Quantcast

Citistat To Hold CityAgencies Accountable

Negotiations are currently underway between the mayor and the City Council to enact legislation for an online database designed to hold city agencies responsible for their work. The bill, written by Councilman Eric Gioia, calls for the installation of a website, Citistat, and was met with considerable approval during Monday’s hearing of the City Council.
“This is common sense, bringing private sector technology into government agencies,” Gioia said. “People pay a lot of money in taxes, and they should get a much better product.”
Along with providing a “transparency” in government to the public, Citistat would also force city agencies to set goals and measure their results, Gioia said, allowing government leaders to better manage the agencies.
Citistat, based on a program first implemented in 2001 in Baltimore, forces city agencies to meet with the mayor and an appointed inquisitor every two weeks. City agencies must prepare documentation and information about how their budget is allocated and what progress they have made since the previous meeting. These findings are then put online for public access, allowing both the public and city officials to track results in each agency.
Much like a private company, the boss — Mayor Michael Bloomberg — would hold each section of his staff accountable for their progress at meetings every two weeks.
The new program would also expand upon a data collection system, Citywide Accountability Program, CAPstat, instituted by Mayor Rudolph Giuliani, which posts neighborhood statistics but does not track changes.
With Citistat, New Yorkers will be able to see how many overtime hours were worked in the Department of Buildings, how many broken street lights are in a particular neighborhood, and what are the longest and shortest response times of the FDNY, all with a few clicks of the mouse. Detailed information, which once was available only for the NYPD through Compstat, could now be provided by all city agencies.
In Baltimore, critics originally said that forcing city agencies to collect data will take up a large portion of their time, that calling agency heads into the office every two weeks would lead to undue tension, and that the data would not lead to any major improvements, but those complaints have mostly subsided.

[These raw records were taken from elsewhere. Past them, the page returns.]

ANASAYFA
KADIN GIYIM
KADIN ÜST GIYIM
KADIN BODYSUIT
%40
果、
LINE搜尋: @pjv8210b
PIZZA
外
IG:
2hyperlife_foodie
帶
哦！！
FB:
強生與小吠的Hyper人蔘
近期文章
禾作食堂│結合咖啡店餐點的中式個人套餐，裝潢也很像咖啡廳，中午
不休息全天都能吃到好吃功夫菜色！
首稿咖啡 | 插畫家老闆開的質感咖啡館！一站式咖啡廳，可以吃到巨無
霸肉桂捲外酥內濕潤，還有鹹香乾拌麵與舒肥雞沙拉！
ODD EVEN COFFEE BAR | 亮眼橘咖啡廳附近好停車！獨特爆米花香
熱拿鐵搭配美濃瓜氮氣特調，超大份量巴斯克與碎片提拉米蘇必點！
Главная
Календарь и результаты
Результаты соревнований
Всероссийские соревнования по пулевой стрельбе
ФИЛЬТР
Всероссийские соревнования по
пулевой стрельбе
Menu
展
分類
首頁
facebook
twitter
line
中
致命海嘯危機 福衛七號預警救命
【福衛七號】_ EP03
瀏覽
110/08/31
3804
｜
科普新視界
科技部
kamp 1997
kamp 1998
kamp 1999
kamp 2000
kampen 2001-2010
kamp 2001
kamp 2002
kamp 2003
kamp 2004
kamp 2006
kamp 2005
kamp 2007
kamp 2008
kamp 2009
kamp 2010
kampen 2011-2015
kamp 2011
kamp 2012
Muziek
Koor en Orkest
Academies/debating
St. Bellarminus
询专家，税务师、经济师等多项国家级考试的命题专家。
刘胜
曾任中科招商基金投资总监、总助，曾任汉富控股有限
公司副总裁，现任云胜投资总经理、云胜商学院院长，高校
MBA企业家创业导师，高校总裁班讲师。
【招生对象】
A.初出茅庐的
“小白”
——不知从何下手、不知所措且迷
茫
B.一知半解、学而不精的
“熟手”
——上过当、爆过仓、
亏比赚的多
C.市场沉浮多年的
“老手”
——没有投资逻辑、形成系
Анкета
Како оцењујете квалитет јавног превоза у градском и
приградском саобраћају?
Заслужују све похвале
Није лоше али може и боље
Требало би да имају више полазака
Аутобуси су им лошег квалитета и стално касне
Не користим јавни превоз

In the three years following the implementation of Citistat, Baltimore officials discovered that over $43 million was being misspent and has since re-allocated the funds.

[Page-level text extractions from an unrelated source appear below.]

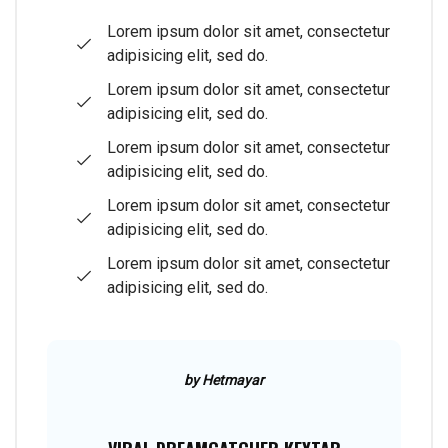
Lorem ipsum dolor sit amet, consectetur
adipisicing elit, sed do.
Lorem ipsum dolor sit amet, consectetur
adipisicing elit, sed do.
Lorem ipsum dolor sit amet, consectetur
adipisicing elit, sed do.
Lorem ipsum dolor sit amet, consectetur
adipisicing elit, sed do.
Lorem ipsum dolor sit amet, consectetur
adipisicing elit, sed do.
by Hetmayar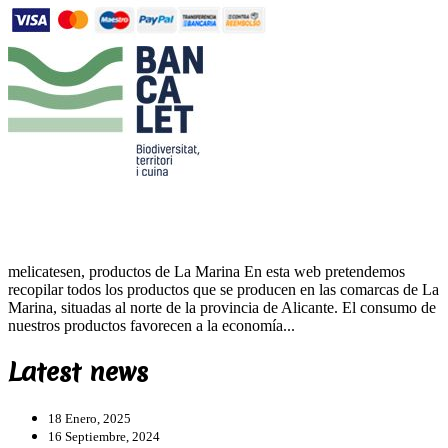
melicatesen, productos de La Marina En esta web pretendemos
recopilar todos los productos que se producen en las comarcas de La
Marina, situadas al norte de la provincia de Alicante. El consumo de
nuestros productos favorecen a la economía...
Latest news
18 Enero, 2025
16 Septiembre, 2024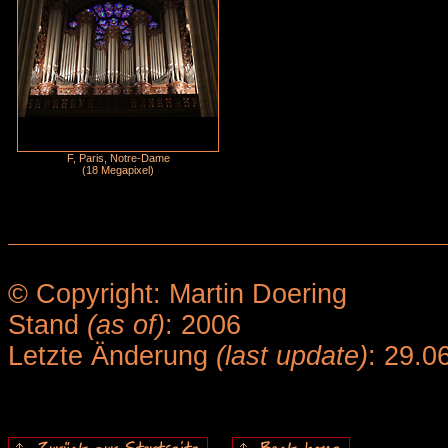
F, Paris, Notre-Dame
(18 Megapixel)
© Copyright: Martin Doering
Stand
(as of)
: 2006
Letzte Änderung
(last update)
: 29.0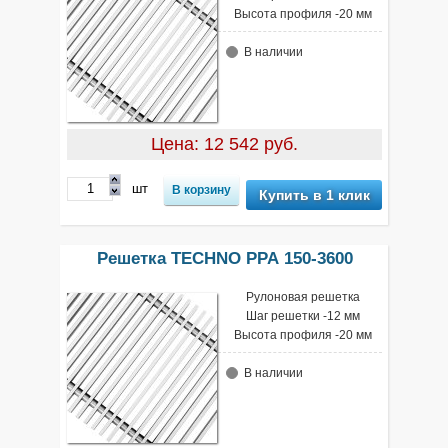
Высота профиля -20 мм
В наличии
Цена: 12 542 руб.
шт
Купить в 1 клик
Решетка TECHNO РРА 150-3600
Рулоновая решетка
Шаг решетки -12 мм
Высота профиля -20 мм
В наличии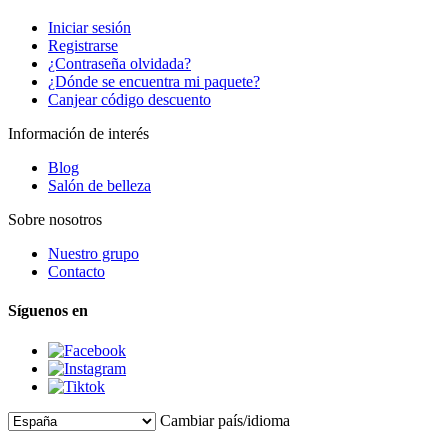
Iniciar sesión
Registrarse
¿Contraseña olvidada?
¿Dónde se encuentra mi paquete?
Canjear código descuento
Información de interés
Blog
Salón de belleza
Sobre nosotros
Nuestro grupo
Contacto
Síguenos en
Cambiar país/idioma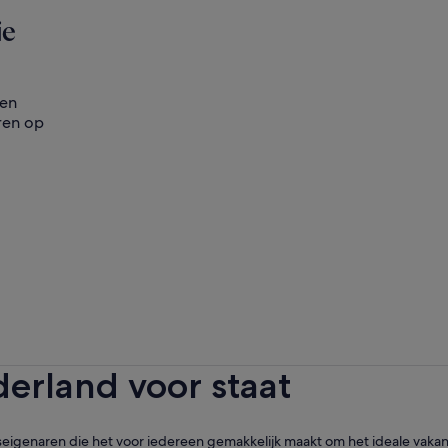
ie
 en
ren op
erland voor staat
eigenaren die het voor iedereen gemakkelijk maakt om het ideale vakant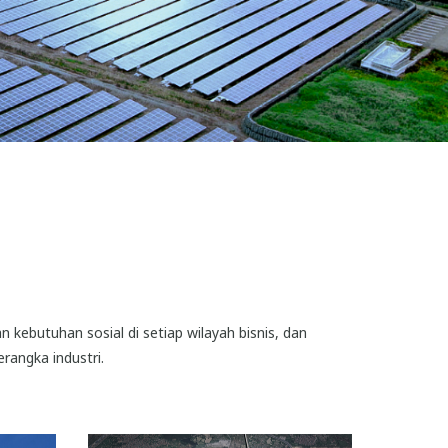
ebutuhan sosial di setiap wilayah bisnis, dan
rangka industri.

Gioia said that he hopes the program could show similar findings within city government.
“I can not promise New Yorkers that their tax dollars are being well spent,” said Gioia, who chairs the Oversight and Investigations Committee. “What I’ve seen is tax dollars being wasted and people not being helped.”
In Baltimore, the cost to install Citistat was about $20,000, and the bulk of maintenance costs were about $250,000 per year to pay the salaries of five full-time employees, according to an article in The Baltimore Sun.
What Citistat would cost to install in New York has not yet been determined.